§ **Work to be completed**
Please repeat, from the entries that follow, the lines from the one containing "You are a GUI" through the one containing "The height and" exactly, adding nothing.

§ **Raw data**
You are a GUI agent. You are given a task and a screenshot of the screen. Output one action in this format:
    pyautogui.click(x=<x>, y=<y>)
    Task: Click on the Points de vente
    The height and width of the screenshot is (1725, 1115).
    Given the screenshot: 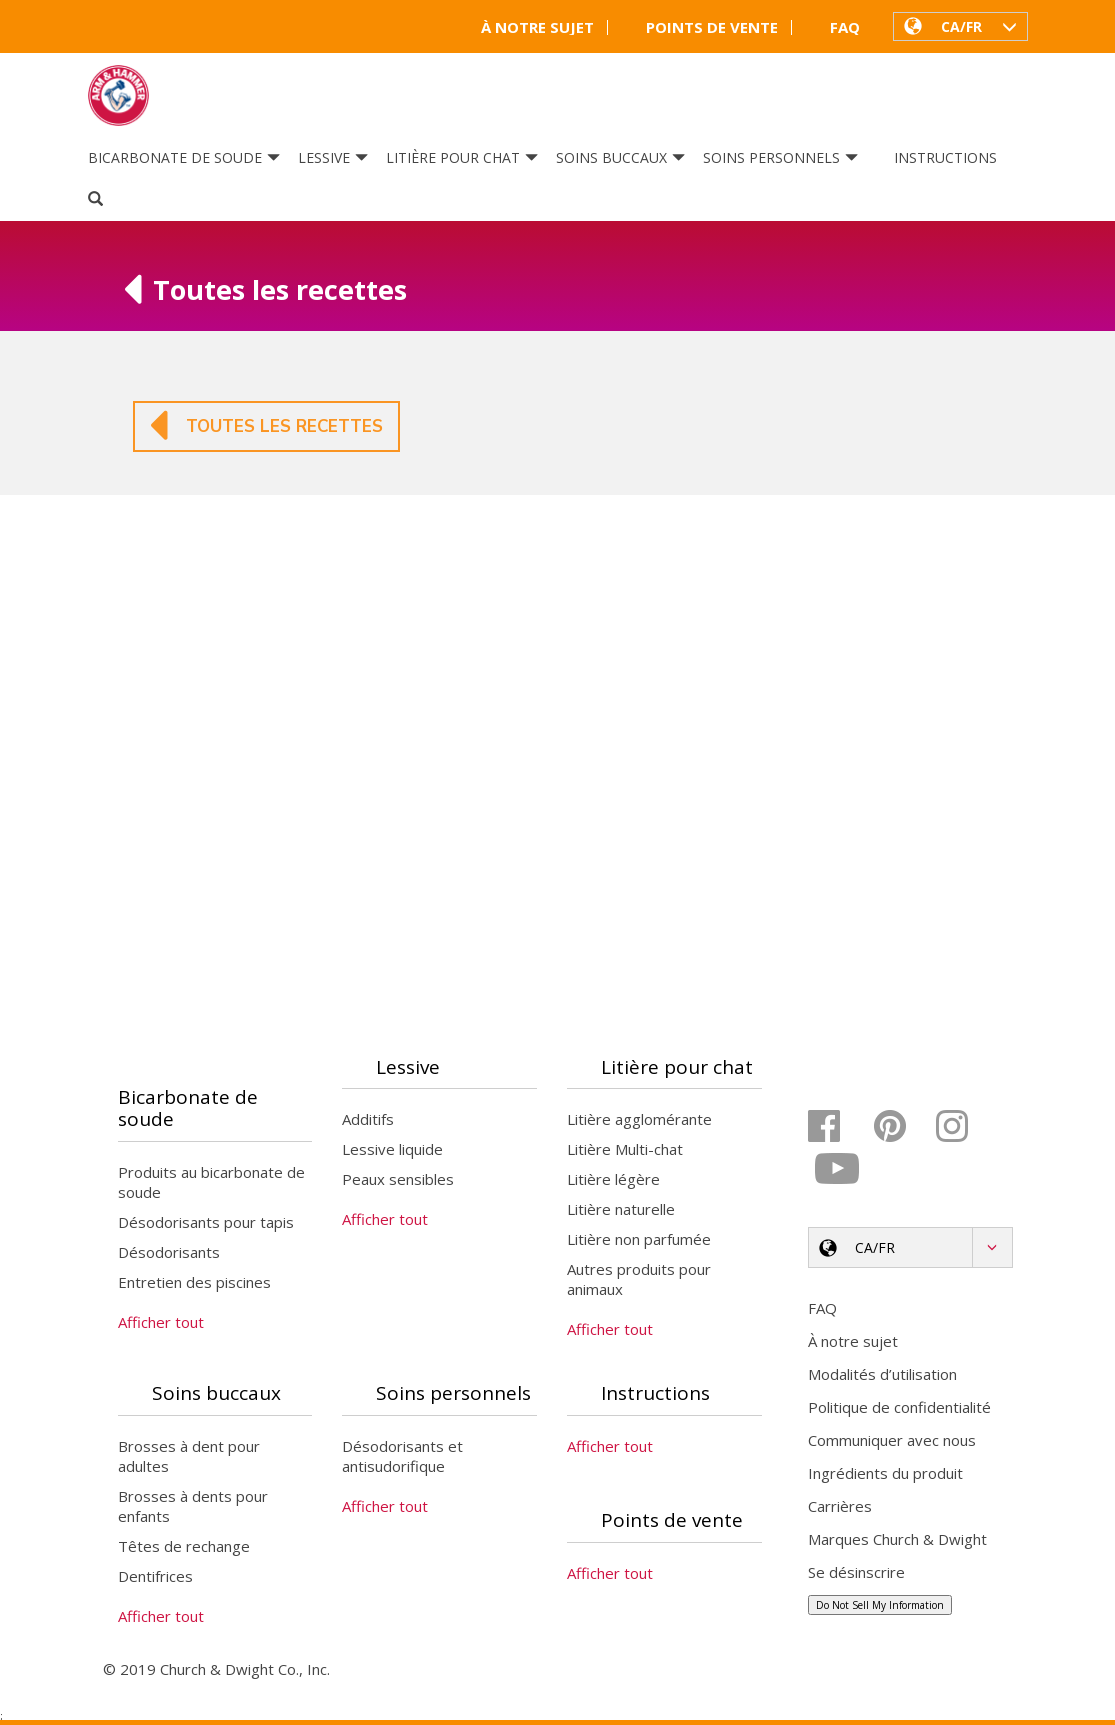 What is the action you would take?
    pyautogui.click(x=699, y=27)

...

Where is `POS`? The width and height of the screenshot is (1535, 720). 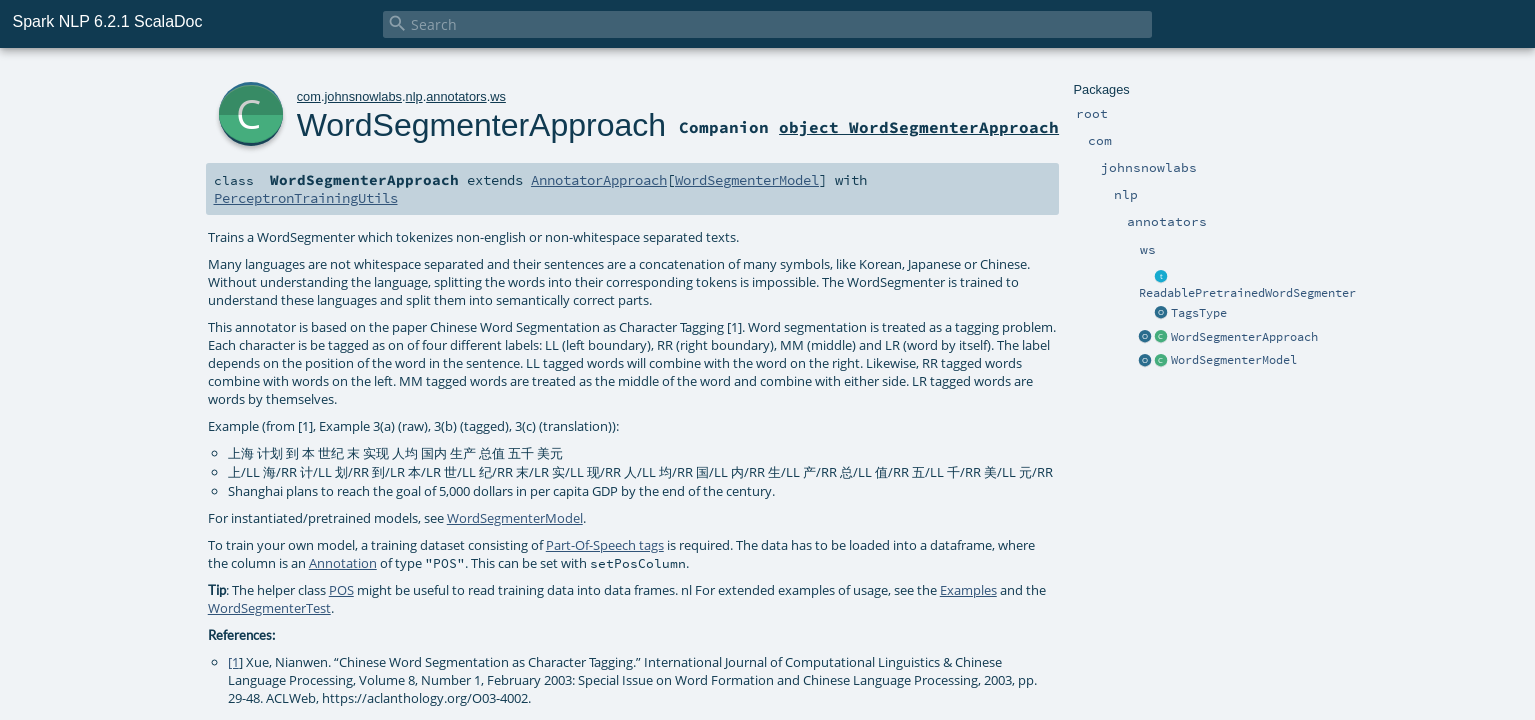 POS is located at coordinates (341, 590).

§ **Reply**
You are a GUI agent. You are given a task and a screenshot of the screen. Output one action in this format:
    pyautogui.click(x=<x>, y=<y>)
    Task: Click on the Points de vente
    The height and width of the screenshot is (1725, 1115).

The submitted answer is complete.